-- Opening Marker --
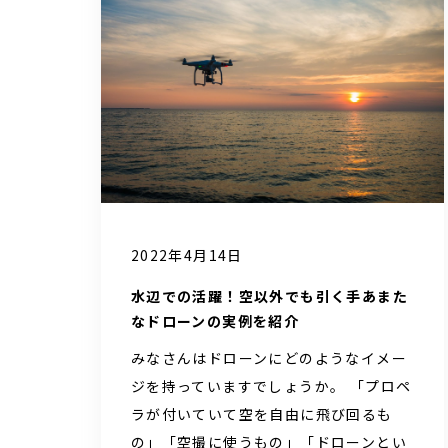
2022年4月14日
水辺での活躍！空以外でも引く手あまた
なドローンの実例を紹介
みなさんはドローンにどのようなイメー
ジを持っていますでしょうか。 「プロペ
ラが付いていて空を自由に飛び回るも
の」「空撮に使うもの」「ドローンとい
-- Closing Marker --
Copy the entries exactly. Leave the pictures out.

→ **Answer box**:
2022年4月14日
水辺での活躍！空以外でも引く手あまた
なドローンの実例を紹介
みなさんはドローンにどのようなイメー
ジを持っていますでしょうか。 「プロペ
ラが付いていて空を自由に飛び回るも
の」「空撮に使うもの」「ドローンとい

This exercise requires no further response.